Anguish is defined by Merriam-Webster as “extreme pain, distress or anxiety.”

You’ve been there. So have I.

We experience a loss. Maybe it’s a loved one, or a treasured possession, or a capability we once possessed. It’s painful.

We come under attack. Perhaps it’s an attack on our health by a disease or injury. Maybe it’s a personal attack by someone from whom we expect support. That’s distressing.

We face difficult challenges that lie ahead. They may seem insurmountable. Defeat looms, rather than victory. In the place of glory, shame hovers. The situation is most definitely anxiety-producing.

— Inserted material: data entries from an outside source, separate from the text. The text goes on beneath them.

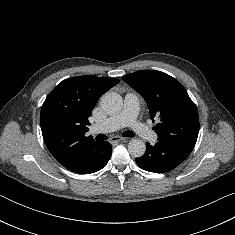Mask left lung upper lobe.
<instances>
[{
	"label": "left lung upper lobe",
	"mask_w": 235,
	"mask_h": 235,
	"mask_svg": "<svg viewBox=\"0 0 235 235\" xmlns=\"http://www.w3.org/2000/svg\"><path fill=\"white\" fill-rule=\"evenodd\" d=\"M123 80L143 96L152 121L159 117L160 122L153 128L159 141L194 148L199 132L198 111L176 79L164 72L141 70Z\"/></svg>",
	"instance_id": "left-lung-upper-lobe-1"
}]
</instances>
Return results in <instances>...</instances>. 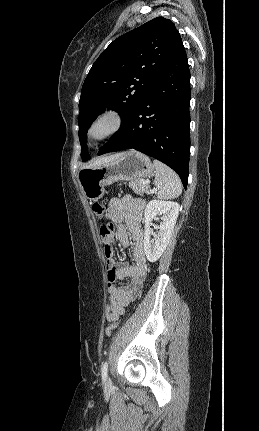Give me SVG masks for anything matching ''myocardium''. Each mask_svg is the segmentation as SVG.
<instances>
[{
    "label": "myocardium",
    "mask_w": 259,
    "mask_h": 431,
    "mask_svg": "<svg viewBox=\"0 0 259 431\" xmlns=\"http://www.w3.org/2000/svg\"><path fill=\"white\" fill-rule=\"evenodd\" d=\"M106 125L105 130L95 135L94 130L99 125ZM124 124V115L120 108L109 105L102 108L90 121L87 128V137L92 142H102L117 134Z\"/></svg>",
    "instance_id": "1"
}]
</instances>
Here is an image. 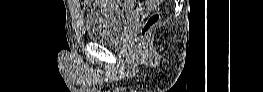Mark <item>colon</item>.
<instances>
[{
    "instance_id": "1",
    "label": "colon",
    "mask_w": 263,
    "mask_h": 92,
    "mask_svg": "<svg viewBox=\"0 0 263 92\" xmlns=\"http://www.w3.org/2000/svg\"><path fill=\"white\" fill-rule=\"evenodd\" d=\"M140 2H135V8L138 9V7L140 6ZM159 20V14L157 13H153L145 22L142 30H141V34L143 37H145L147 35V33L150 31V29L158 22ZM145 46L144 44L141 47V50H144Z\"/></svg>"
}]
</instances>
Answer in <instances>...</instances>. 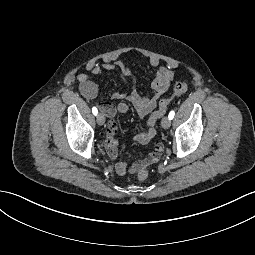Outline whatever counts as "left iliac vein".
<instances>
[{
    "label": "left iliac vein",
    "mask_w": 255,
    "mask_h": 255,
    "mask_svg": "<svg viewBox=\"0 0 255 255\" xmlns=\"http://www.w3.org/2000/svg\"><path fill=\"white\" fill-rule=\"evenodd\" d=\"M171 125V121L169 119V117H164L161 121V126L164 128V129H168Z\"/></svg>",
    "instance_id": "obj_1"
}]
</instances>
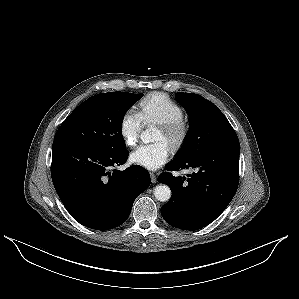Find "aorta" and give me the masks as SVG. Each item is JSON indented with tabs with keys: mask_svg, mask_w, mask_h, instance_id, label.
<instances>
[{
	"mask_svg": "<svg viewBox=\"0 0 299 299\" xmlns=\"http://www.w3.org/2000/svg\"><path fill=\"white\" fill-rule=\"evenodd\" d=\"M154 128L149 127L141 134V139L143 142L147 143L152 141ZM154 196L160 202H167L171 198V190L167 185H158L154 189Z\"/></svg>",
	"mask_w": 299,
	"mask_h": 299,
	"instance_id": "obj_1",
	"label": "aorta"
}]
</instances>
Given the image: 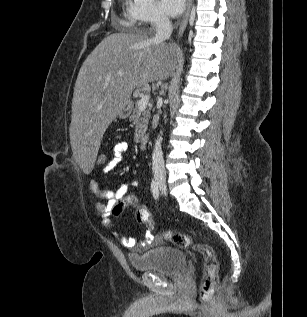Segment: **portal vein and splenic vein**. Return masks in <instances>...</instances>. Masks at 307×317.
Instances as JSON below:
<instances>
[{"mask_svg":"<svg viewBox=\"0 0 307 317\" xmlns=\"http://www.w3.org/2000/svg\"><path fill=\"white\" fill-rule=\"evenodd\" d=\"M122 75V74H120ZM149 102V96L148 95H141L140 100L138 101V108L140 111L144 110Z\"/></svg>","mask_w":307,"mask_h":317,"instance_id":"1","label":"portal vein and splenic vein"}]
</instances>
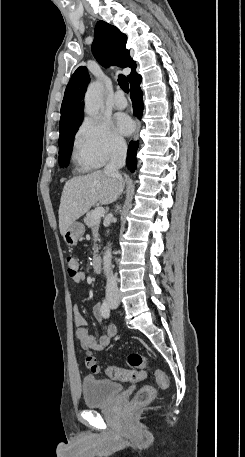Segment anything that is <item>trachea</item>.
Segmentation results:
<instances>
[{"mask_svg": "<svg viewBox=\"0 0 245 457\" xmlns=\"http://www.w3.org/2000/svg\"><path fill=\"white\" fill-rule=\"evenodd\" d=\"M118 83H119L120 87L122 88V90H124V92H126V93L129 92V84H128V80L126 79L125 76L120 75L118 77Z\"/></svg>", "mask_w": 245, "mask_h": 457, "instance_id": "obj_1", "label": "trachea"}]
</instances>
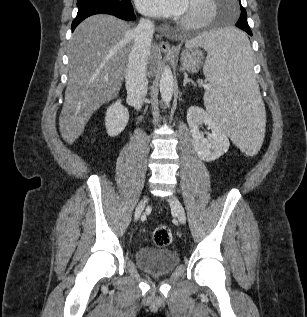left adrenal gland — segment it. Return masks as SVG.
Listing matches in <instances>:
<instances>
[{"label": "left adrenal gland", "instance_id": "obj_1", "mask_svg": "<svg viewBox=\"0 0 307 317\" xmlns=\"http://www.w3.org/2000/svg\"><path fill=\"white\" fill-rule=\"evenodd\" d=\"M188 83H192V85H195V83L188 78L187 73H184V81H183V86L185 87Z\"/></svg>", "mask_w": 307, "mask_h": 317}]
</instances>
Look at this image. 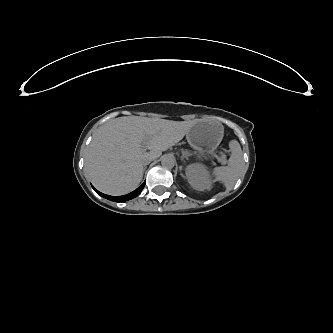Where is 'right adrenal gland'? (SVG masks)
<instances>
[{"mask_svg": "<svg viewBox=\"0 0 333 333\" xmlns=\"http://www.w3.org/2000/svg\"><path fill=\"white\" fill-rule=\"evenodd\" d=\"M146 168H147V167H144L143 171H145V170H146Z\"/></svg>", "mask_w": 333, "mask_h": 333, "instance_id": "2a0ac1e0", "label": "right adrenal gland"}]
</instances>
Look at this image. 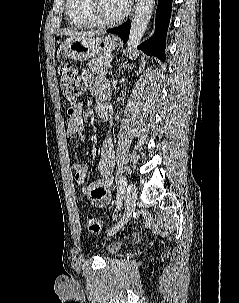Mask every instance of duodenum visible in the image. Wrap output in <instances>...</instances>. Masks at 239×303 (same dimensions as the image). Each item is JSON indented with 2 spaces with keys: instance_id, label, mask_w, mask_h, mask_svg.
Segmentation results:
<instances>
[{
  "instance_id": "duodenum-1",
  "label": "duodenum",
  "mask_w": 239,
  "mask_h": 303,
  "mask_svg": "<svg viewBox=\"0 0 239 303\" xmlns=\"http://www.w3.org/2000/svg\"><path fill=\"white\" fill-rule=\"evenodd\" d=\"M98 113H99L100 118L104 121H107L110 117V111H109L108 106H106V105H100Z\"/></svg>"
}]
</instances>
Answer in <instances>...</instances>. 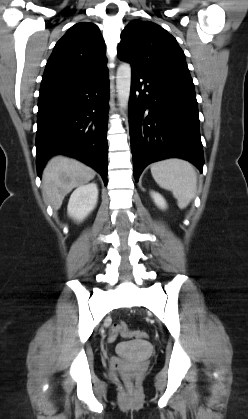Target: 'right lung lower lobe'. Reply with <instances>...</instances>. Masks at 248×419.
<instances>
[{
	"instance_id": "right-lung-lower-lobe-1",
	"label": "right lung lower lobe",
	"mask_w": 248,
	"mask_h": 419,
	"mask_svg": "<svg viewBox=\"0 0 248 419\" xmlns=\"http://www.w3.org/2000/svg\"><path fill=\"white\" fill-rule=\"evenodd\" d=\"M107 68L80 81L41 87L37 117V171L49 157L65 154L98 171L107 182Z\"/></svg>"
}]
</instances>
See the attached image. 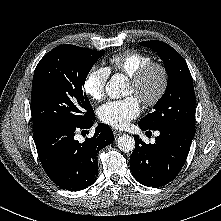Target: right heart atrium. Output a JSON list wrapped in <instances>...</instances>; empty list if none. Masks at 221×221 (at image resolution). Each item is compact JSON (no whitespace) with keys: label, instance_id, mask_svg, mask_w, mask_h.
<instances>
[{"label":"right heart atrium","instance_id":"1","mask_svg":"<svg viewBox=\"0 0 221 221\" xmlns=\"http://www.w3.org/2000/svg\"><path fill=\"white\" fill-rule=\"evenodd\" d=\"M109 74L107 67L94 65L89 69L83 82V90L91 100L100 101L104 98Z\"/></svg>","mask_w":221,"mask_h":221}]
</instances>
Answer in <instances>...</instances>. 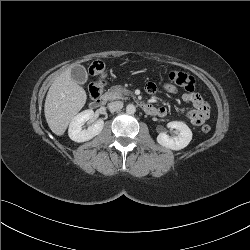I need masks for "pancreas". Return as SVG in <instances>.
<instances>
[{"mask_svg":"<svg viewBox=\"0 0 250 250\" xmlns=\"http://www.w3.org/2000/svg\"><path fill=\"white\" fill-rule=\"evenodd\" d=\"M107 94L111 100H114V99L126 100L128 98L127 95L132 94V92L123 88L122 86L116 85V86H112L108 90Z\"/></svg>","mask_w":250,"mask_h":250,"instance_id":"obj_1","label":"pancreas"}]
</instances>
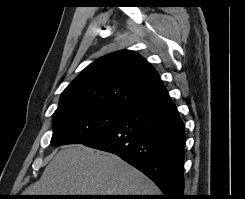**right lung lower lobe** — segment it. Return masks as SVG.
<instances>
[{
	"instance_id": "98d812e1",
	"label": "right lung lower lobe",
	"mask_w": 245,
	"mask_h": 199,
	"mask_svg": "<svg viewBox=\"0 0 245 199\" xmlns=\"http://www.w3.org/2000/svg\"><path fill=\"white\" fill-rule=\"evenodd\" d=\"M185 127L170 97L131 111L111 129L83 143L113 153L148 176L163 199H182Z\"/></svg>"
}]
</instances>
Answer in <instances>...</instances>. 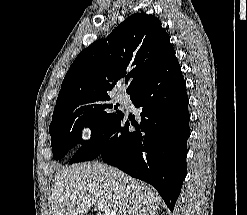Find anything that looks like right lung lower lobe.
<instances>
[{"label":"right lung lower lobe","mask_w":247,"mask_h":215,"mask_svg":"<svg viewBox=\"0 0 247 215\" xmlns=\"http://www.w3.org/2000/svg\"><path fill=\"white\" fill-rule=\"evenodd\" d=\"M129 94L135 107L142 110L141 120L129 121L122 113L103 133L83 142L70 163L100 156L107 164L155 187L173 211L186 176L190 135L189 100L174 49Z\"/></svg>","instance_id":"1"}]
</instances>
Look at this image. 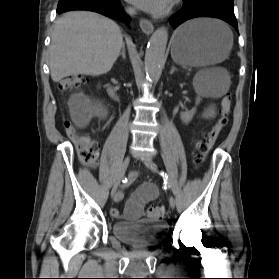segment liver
Masks as SVG:
<instances>
[{
    "instance_id": "liver-1",
    "label": "liver",
    "mask_w": 279,
    "mask_h": 279,
    "mask_svg": "<svg viewBox=\"0 0 279 279\" xmlns=\"http://www.w3.org/2000/svg\"><path fill=\"white\" fill-rule=\"evenodd\" d=\"M123 45L120 27L93 12L73 11L56 20L49 47L51 78L98 76L111 70Z\"/></svg>"
}]
</instances>
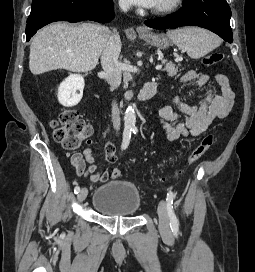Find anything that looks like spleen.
Listing matches in <instances>:
<instances>
[{
	"label": "spleen",
	"instance_id": "spleen-1",
	"mask_svg": "<svg viewBox=\"0 0 255 272\" xmlns=\"http://www.w3.org/2000/svg\"><path fill=\"white\" fill-rule=\"evenodd\" d=\"M167 36L193 59L203 57L220 44V40L216 35L199 27L169 30Z\"/></svg>",
	"mask_w": 255,
	"mask_h": 272
}]
</instances>
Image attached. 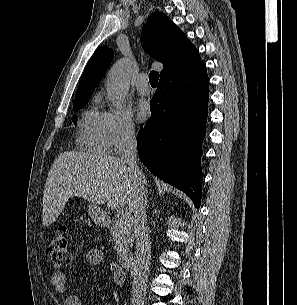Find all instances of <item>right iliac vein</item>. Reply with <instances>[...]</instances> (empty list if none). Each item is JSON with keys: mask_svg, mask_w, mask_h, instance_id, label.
I'll return each instance as SVG.
<instances>
[{"mask_svg": "<svg viewBox=\"0 0 297 305\" xmlns=\"http://www.w3.org/2000/svg\"><path fill=\"white\" fill-rule=\"evenodd\" d=\"M136 305H143V304H140V303H139V304H136Z\"/></svg>", "mask_w": 297, "mask_h": 305, "instance_id": "1", "label": "right iliac vein"}]
</instances>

What’s the best way to handle anguish? I highly recommend David’s way.

He trusted God’s power to sooth his anguish. He leaned on God’s authority to address issues and provide healing, according to his will. Most of all, no matter what situation was creating his pain, distress or anxiety, David looked to God for unfailing love.

“Have mercy on me, Lord, for I am faint; heal me, Lord, for my bones are in agony. My soul is in deep anguish. How long, Lord, how long? Turn, Lord, and deliver me; save me because of your unfailing love” (Psalm 6:2-4, NIV).

Lord, you are in control of the entire universe, and you love me. Please grant me relief of my anguish, according to your will, Lord. May this pain and distress draw me closer to you. May my anxiety make me a more faithful pray-er.

Our Bible reading for Wednesday, January 7, is Genesis 14:1 – 16:16, Matthew 5:43 – 6:24 and Psalm 6:1-10.